The Ethnic Studies department is hiring a new faculty member in Native American/Indigenous Studies, and finalists will be on campus during the first two weeks of March. The department cordially invites you to the following talks and welcomes your feedback.
- "How to Get Away with Murder: A Transnational History of Missing and Murdered Indigenous Women, Two Spirits, and Girls," Tuesday, March 4, 4:00-5:00 PM, North 1005, Dr. Liza Black.
In this talk, Liza Black focuses on six women, girls, and non-binary people in Mexico, Canada, and the United States over the 20th and 21st centuries. In laying out the scholarship and her chosen cases, she will suggest that Native and Indigenous women face femicide because of ideas rooted in colonial culture, laws protecting assailants, the stripping of tribal authority over Native citizens, and the extension of settler jurisdiction over Native people. She will end the talk highlighting activists and activism aimed at healing victims' families and stopping the violence.
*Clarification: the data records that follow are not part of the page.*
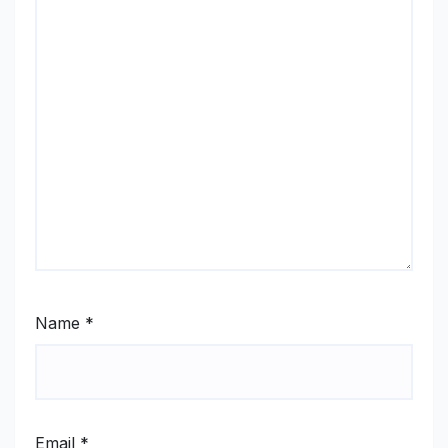
Name
*
Email
*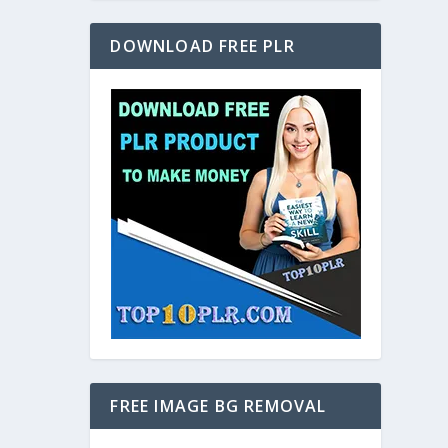
DOWNLOAD FREE PLR
FREE IMAGE BG REMOVAL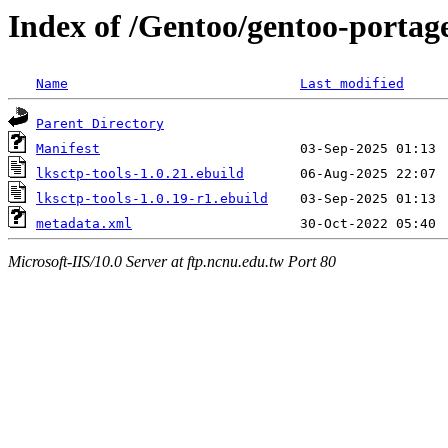
Index of /Gentoo/gentoo-portage
Name
Last modified
Parent Directory
Manifest
lksctp-tools-1.0.21.ebuild
lksctp-tools-1.0.19-r1.ebuild
metadata.xml
Microsoft-IIS/10.0 Server at ftp.ncnu.edu.tw Port 80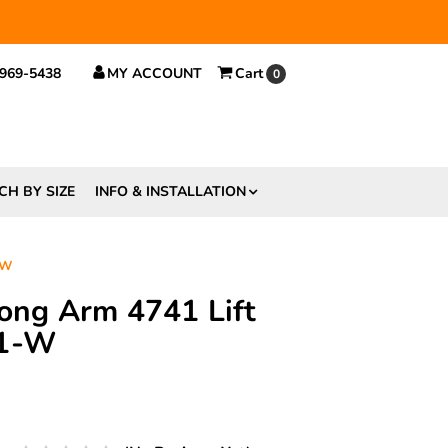
 $29.
 969-5438
MY ACCOUNT
Cart
0
CH BY SIZE
INFO & INSTALLATION
-W
rong Arm 4741 Lift
41-W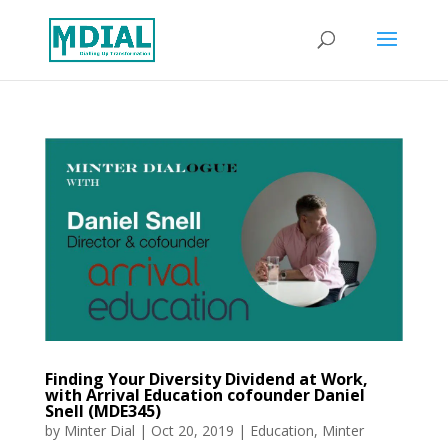
Finding Your Diversity Dividend at Work,
with Arrival Education cofounder Daniel
Snell (MDE345)
by
Minter Dial
|
Oct 20, 2019
|
Education
,
Minter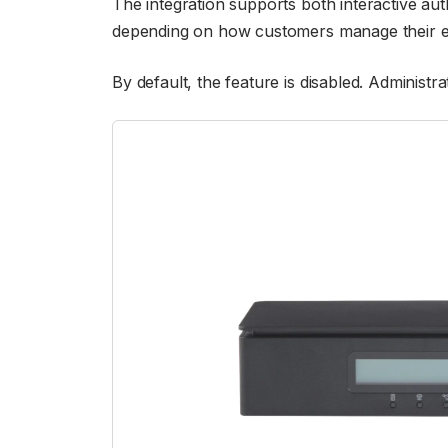
The integration supports both interactive au
depending on how customers manage their 
By default, the feature is disabled. Administr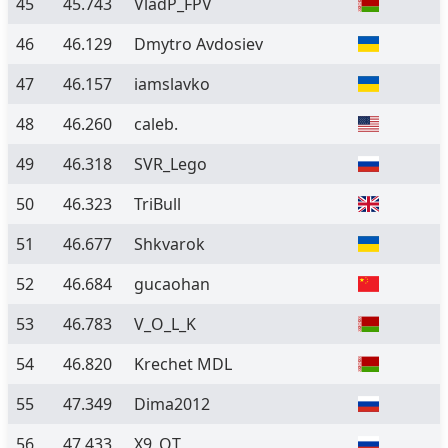
45
45.743
VladP_FPV
46
46.129
Dmytro Avdosiev
47
46.157
iamslavko
48
46.260
caleb.
49
46.318
SVR_Lego
50
46.323
TriBull
51
46.677
Shkvarok
52
46.684
gucaohan
53
46.783
V_O_L_K
54
46.820
Krechet MDL
55
47.349
Dima2012
56
47.433
X9_QT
- “Major Crimes: Inequalities in the Criminal Justice System on Native American Reservations,” Thursday, March 6, 4:00-5:00, North 1539, Dr. David Weiden.
David Heska Wanbli Weiden will discuss the numerous criminal justice policies enacted by the U.S. government that harm Native American nations and their citizens, and how these laws contribute to the growing problem of Missing and Murdered Indigenous Relatives. He’ll discuss the Major Crimes Act, federal sentencing regulations and other governmental policies, and he’ll read a short selection from his award-winning novel, Winter Counts.
- “We Are the Stars,” Tuesday, March 11, 4:00-5:00, North 1005, Dr. Sarah Hernandez.
In this presentation, Dr. Sarah Hernandez (Sicangu Lakota) will discuss her new book, We Are the Stars: Colonizing and Decolonizing the Oceti Sakowin Literary Tradition , a literary recovery project that critically examines the U.S. as a settler colonial nation and re-centers Oceti Sakowin women as the traditional culture keepers of the Dakota, Nakota, and Lakota nations. Through this comparative literary analysis, Dr. Hernandez will explore the intersections of settler colonialism, literature, nationalism, and gender.